Saved entries:

---

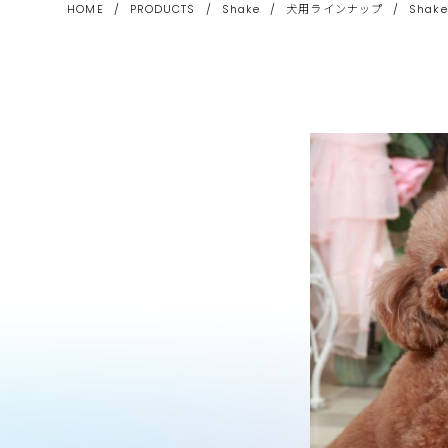
HOME
/
PRODUCTS
/
Shake
/
犬用ラインナップ
/
Shak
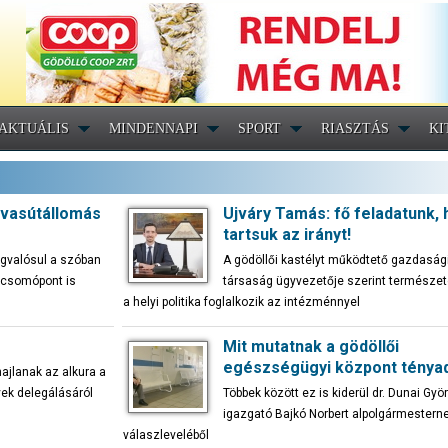
AKTUÁLIS
MINDENNAPI
SPORT
RIASZTÁS
KI
i vasútállomás
Ujváry Tamás: fő feladatunk,
tartsuk az irányt!
egvalósul a szóban
A gödöllői kastélyt működtető gazdaság
s csomópont is
társaság ügyvezetője szerint természet
a helyi politika foglalkozik az intézménnyel
Mit mutatnak a gödöllői
egészségügyi központ tényad
hajlanak az alkura a
ek delegálásáról
Többek között ez is kiderül dr. Dunai Gyö
igazgató Bajkó Norbert alpolgármesternek
válaszleveléből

---

YOUR TASK.
What is needed is an exact copy of the data, with the pictures removed.

TASK RESULT.
HOME
/
PRODUCTS
/
Shake
/
犬用ラインナップ
/
Shak
AKTUÁLIS
MINDENNAPI
SPORT
RIASZTÁS
KI
i vasútállomás
Ujváry Tamás: fő feladatunk,
tartsuk az irányt!
egvalósul a szóban
A gödöllői kastélyt működtető gazdaság
s csomópont is
társaság ügyvezetője szerint természet
a helyi politika foglalkozik az intézménnyel
Mit mutatnak a gödöllői
egészségügyi központ tényad
hajlanak az alkura a
ek delegálásáról
Többek között ez is kiderül dr. Dunai Gyö
igazgató Bajkó Norbert alpolgármesternek
válaszleveléből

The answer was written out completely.